*WHAT TO DO*
The job is to find each line in the entries holding the string "Benedict" and copy that line.

*DATA EXTRACT*
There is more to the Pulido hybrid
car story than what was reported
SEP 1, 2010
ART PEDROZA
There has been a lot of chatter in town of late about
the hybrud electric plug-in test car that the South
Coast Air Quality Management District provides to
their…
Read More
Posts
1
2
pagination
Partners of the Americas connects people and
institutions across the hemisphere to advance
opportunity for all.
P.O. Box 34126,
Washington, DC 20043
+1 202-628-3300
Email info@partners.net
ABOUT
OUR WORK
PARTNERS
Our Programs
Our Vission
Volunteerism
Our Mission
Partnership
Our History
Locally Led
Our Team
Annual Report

...

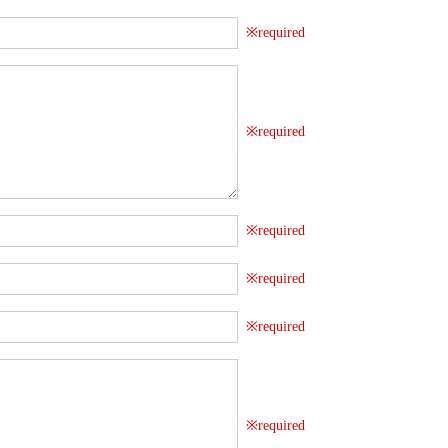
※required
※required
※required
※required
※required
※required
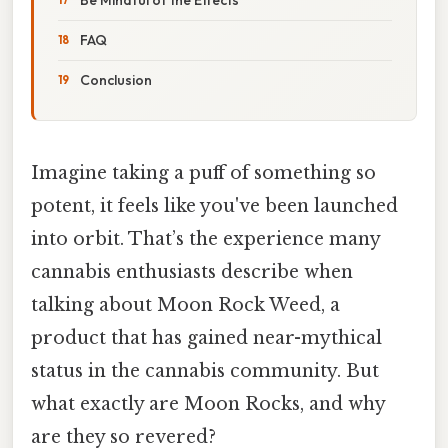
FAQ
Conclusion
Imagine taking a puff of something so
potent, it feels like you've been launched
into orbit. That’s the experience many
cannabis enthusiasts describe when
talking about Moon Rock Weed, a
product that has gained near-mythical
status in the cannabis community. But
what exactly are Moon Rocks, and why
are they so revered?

==

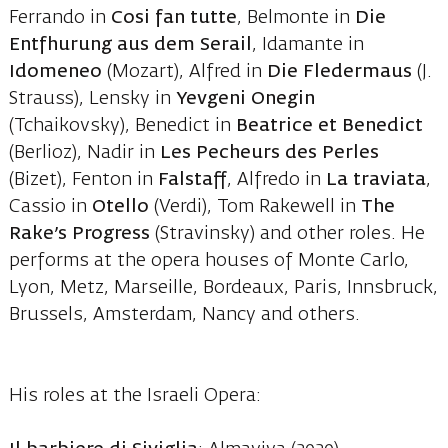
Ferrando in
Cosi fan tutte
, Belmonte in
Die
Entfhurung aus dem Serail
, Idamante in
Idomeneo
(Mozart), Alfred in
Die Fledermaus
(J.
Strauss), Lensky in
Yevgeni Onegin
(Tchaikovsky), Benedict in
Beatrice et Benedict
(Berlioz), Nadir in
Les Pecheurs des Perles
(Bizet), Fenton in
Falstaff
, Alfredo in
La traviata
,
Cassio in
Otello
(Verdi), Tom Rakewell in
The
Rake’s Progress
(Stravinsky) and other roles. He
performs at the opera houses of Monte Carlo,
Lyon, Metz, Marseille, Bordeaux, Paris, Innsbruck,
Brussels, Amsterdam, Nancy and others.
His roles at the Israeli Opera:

*PROBLEM SOLUTION*
(Tchaikovsky), Benedict in
Beatrice et Benedict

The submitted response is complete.